Saved entries
⟨

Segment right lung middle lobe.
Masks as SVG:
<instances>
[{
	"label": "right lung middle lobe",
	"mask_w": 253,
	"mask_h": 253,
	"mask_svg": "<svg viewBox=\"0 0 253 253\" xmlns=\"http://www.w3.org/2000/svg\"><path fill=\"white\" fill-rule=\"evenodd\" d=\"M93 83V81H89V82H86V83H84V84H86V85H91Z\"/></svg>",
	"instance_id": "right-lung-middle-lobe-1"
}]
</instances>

⟩

- Exercise prompt
Output the full set of entries exactly as they were given.

- Answer space
Segment right lung middle lobe.
Masks as SVG:
<instances>
[{
	"label": "right lung middle lobe",
	"mask_w": 253,
	"mask_h": 253,
	"mask_svg": "<svg viewBox=\"0 0 253 253\" xmlns=\"http://www.w3.org/2000/svg\"><path fill=\"white\" fill-rule=\"evenodd\" d=\"M93 83V81H89V82H86V83H84V84H86V85H91Z\"/></svg>",
	"instance_id": "right-lung-middle-lobe-1"
}]
</instances>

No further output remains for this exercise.